СИРОТА


Талмуд советует человеку найти себе учителя и приобрести друга.

Моим первым другом был сирота. Вот почти все, что я о нем помню. Я забыл его имя, походку, свойства характера. И цвет его глаз, и звук шагов — все забыл. Любил ли он петь, смеяться, бегать по солнцу, барахтаться в снегу? Ничего не могу вспомнить; порой я даже чувствую смутные угрызения совести, словно я от него отрекся.

Иногда я роюсь в памяти, надеясь отыскать его, спасти, ну хоть вернуть ему лицо и прошлое; но я возвращаюсь из этих поисков с пустыми руками. При том, что я легко могу увидеть ребенком себя, он, сирота, остается неуловимым, как эхо без голоса, как тень без отражения.

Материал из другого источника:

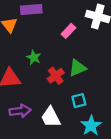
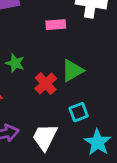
pink rectangle: (68, 31) -> (56, 25), turned 48
white trapezoid: (51, 117) -> (45, 137), turned 60

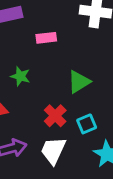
pink rectangle: (56, 25) -> (46, 38), moved
red cross: (46, 84) -> (55, 116), moved

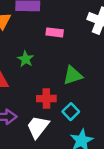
red cross: (55, 116) -> (46, 99), turned 30
cyan square: (87, 124) -> (71, 112), turned -35

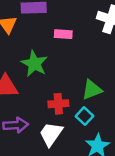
green star: (26, 59) -> (34, 64), size x1.5
green triangle: (73, 75) -> (92, 90), moved

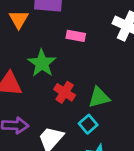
red cross: (58, 104) -> (65, 92), moved, turned 30

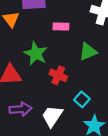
green triangle: (99, 97) -> (88, 52), moved

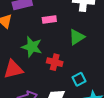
cyan square: (82, 99) -> (79, 79), turned 32

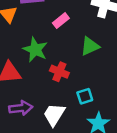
pink rectangle: (49, 19) -> (61, 21), turned -40

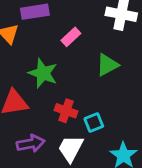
red cross: (59, 72) -> (66, 111), moved
cyan square: (85, 96) -> (94, 123), moved

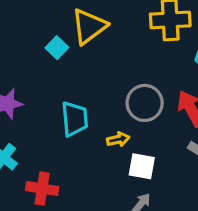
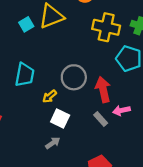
yellow arrow: (118, 139) -> (50, 96), turned 136

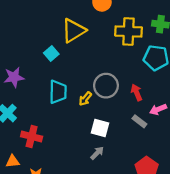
cyan square: (26, 24) -> (51, 53), moved
red arrow: (103, 90) -> (137, 92), size x0.7
yellow arrow: (50, 96) -> (85, 99), moved

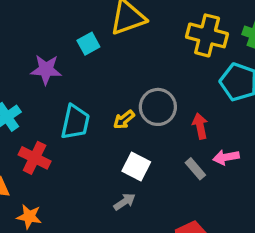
purple star: (14, 77) -> (46, 70), moved
cyan trapezoid: (58, 92) -> (75, 122), moved

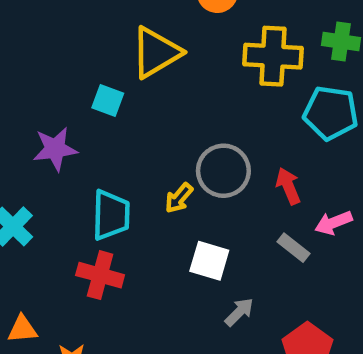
cyan square: (88, 44) -> (108, 101), turned -30
red cross: (35, 158) -> (100, 275), moved
gray arrow: (125, 202) -> (239, 312), moved

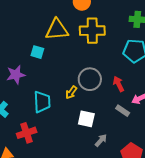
yellow triangle: (156, 53) -> (57, 30), turned 30
yellow cross: (273, 56) -> (92, 31), moved
red cross: (100, 275) -> (27, 133), moved, turned -30

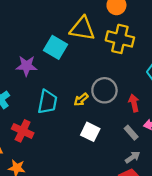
cyan square: (37, 52) -> (56, 47), size x1.5
red cross: (27, 133) -> (23, 131), turned 30
gray arrow: (101, 140) -> (133, 157), moved

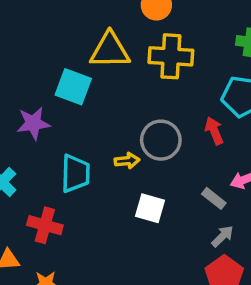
yellow arrow: (81, 100) -> (127, 161), turned -136
red arrow: (134, 103) -> (214, 131), moved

От дружбы нашей осталась незыблемой только печаль, которую я испытывал в его присутствии. Даже сегодня, стоит мне увидеть в человеке сироту, как где-то во мне открывается старая, плохо зажившая рана.

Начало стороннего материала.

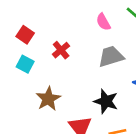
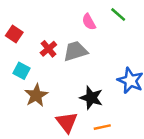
gray trapezoid: (111, 57) -> (75, 51), moved
cyan square: (25, 64) -> (22, 71), moved

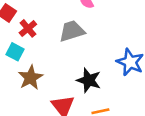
red cross: (48, 49) -> (28, 28), moved

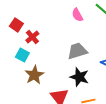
gray trapezoid: (72, 31) -> (77, 51), moved

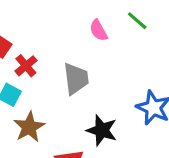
gray trapezoid: (77, 51) -> (76, 79), moved, turned 100

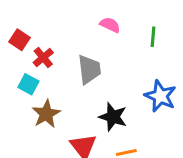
green line: (137, 21) -> (153, 37), moved, turned 54
pink semicircle: (99, 30) -> (110, 25), turned 144

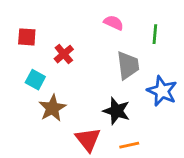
red square: (20, 40) -> (27, 37), turned -30
red cross: (43, 58) -> (64, 54), moved
gray trapezoid: (89, 69) -> (128, 65), moved

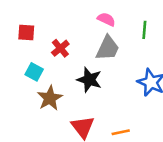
gray trapezoid: (128, 65) -> (108, 48), moved, turned 32
black star: (116, 111) -> (89, 80), moved

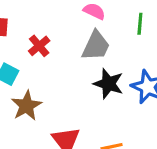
black star: (89, 80) -> (108, 84), moved

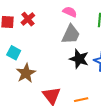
red cross: (39, 46) -> (28, 19), moved

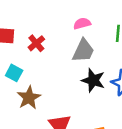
pink semicircle: (70, 12) -> (82, 23), turned -40
red cross: (28, 19) -> (36, 43), moved

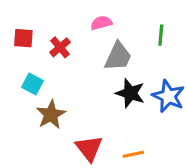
pink semicircle: (82, 23) -> (101, 23), moved

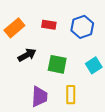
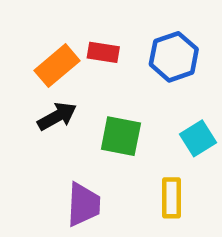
orange rectangle: (14, 28) -> (57, 66), moved
yellow rectangle: (71, 95) -> (172, 198), moved

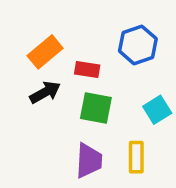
red rectangle: (103, 52) -> (87, 69), moved
purple trapezoid: (83, 204) -> (89, 161), moved

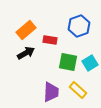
green square: (96, 108) -> (68, 62), moved
yellow rectangle: (136, 157) -> (78, 90), turned -48

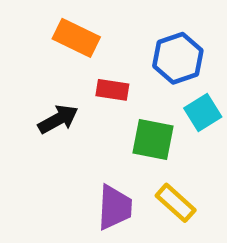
orange rectangle: (26, 30) -> (76, 38), moved, turned 66
cyan square: (90, 63) -> (203, 112), moved

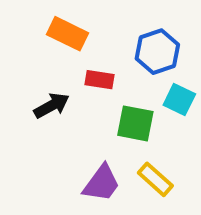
cyan square: (203, 112) -> (179, 100), turned -32
purple trapezoid: (115, 207) -> (101, 183), turned 33

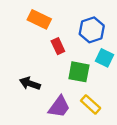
red rectangle: (100, 80) -> (58, 46), turned 56
black arrow: (52, 106) -> (30, 83), moved, turned -132

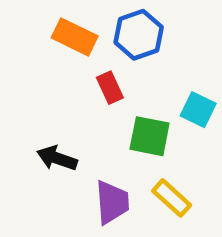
blue hexagon: (92, 30) -> (139, 35), moved
purple trapezoid: (59, 107) -> (112, 202), turned -40

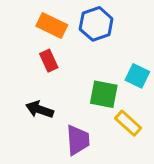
red rectangle: (110, 88) -> (49, 61), moved
yellow rectangle: (172, 198) -> (128, 123), moved

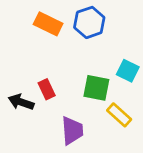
red rectangle: (49, 61) -> (47, 89), moved
black arrow: (40, 109) -> (21, 102), moved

Мне было лет пять, может быть, чуть больше. Я только начинал ходить в мою первую школу, в хедер. Среди детей, которых я не знал и не хотел знать, я, как, вероятно, и каждый из них, ошущал себя жертвой несправедливости родителей. Я выдумывал себе бесчисленные болезни, чтобы провести лишний день дома с матерью и услышать ее завере

ния, что меня любят по-прежнему и не отдадут чужим людям.

Да и другие ученики, такие же упрямцы, как и я, тоже относились к азбуке с опаской. Только сирота был не похож на других. Он никогда не капризничал. Никогда не подвергал тяжким испытаниям терпение и милосердие нашего учителя. Он приходил первым, уходил последним, не участвовал в наших кошачьих концертах, не устраивал истерик. Прилежный и послушный, он, в отличие от нас, не чувствовал себя чужим в узкой комнате с сырыми стенами, где мы проводили бесконечные часы за длинным столом, истертым тремя поколениями несчастных школьников.

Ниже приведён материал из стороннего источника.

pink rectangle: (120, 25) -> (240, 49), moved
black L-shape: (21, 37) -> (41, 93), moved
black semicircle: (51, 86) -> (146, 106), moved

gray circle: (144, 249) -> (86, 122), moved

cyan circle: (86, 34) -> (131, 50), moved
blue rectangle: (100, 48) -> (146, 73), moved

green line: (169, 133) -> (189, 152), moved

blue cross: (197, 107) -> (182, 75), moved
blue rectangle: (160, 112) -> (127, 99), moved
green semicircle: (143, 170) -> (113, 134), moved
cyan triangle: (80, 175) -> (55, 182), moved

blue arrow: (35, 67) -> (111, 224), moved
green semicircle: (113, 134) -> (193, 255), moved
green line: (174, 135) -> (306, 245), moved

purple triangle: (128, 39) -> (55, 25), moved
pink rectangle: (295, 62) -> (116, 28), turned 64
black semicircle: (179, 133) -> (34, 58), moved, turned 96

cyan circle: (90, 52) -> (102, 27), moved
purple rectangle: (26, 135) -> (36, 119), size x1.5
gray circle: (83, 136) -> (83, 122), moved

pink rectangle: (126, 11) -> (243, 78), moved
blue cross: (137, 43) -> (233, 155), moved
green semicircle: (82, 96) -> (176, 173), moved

Я упрямо сопротивлялся всем усилиям старого седобородого учителя, который кротко, но настойчиво старался научить меня еврейским буквам. Дело в том, что я, как все дети, не хотел расставаться с детством. Я боялся мира с его суровыми законами и угадывал его в черных буквах, чья таинственная власть завладевает воображением, как беззащитной жертвой. Сказавший ”а” скажет и ”б”, и вот ты уже в сетях; тебе ничего не нужно, кроме слов, ты их уже обожествляешь. Я предчувствовал смутно, что в один прекрасный день, когда этот порог будет перейден, именно они, буквы, отнимут у нас невинность детства и встанут между нашими желаниями и их осуществлением.

Его примерное поведение только сердило нас: почему он хочет казаться не таким, как все? Через некоторое время я понял: он и был не таким, как все. Его мать умерла при его рождении.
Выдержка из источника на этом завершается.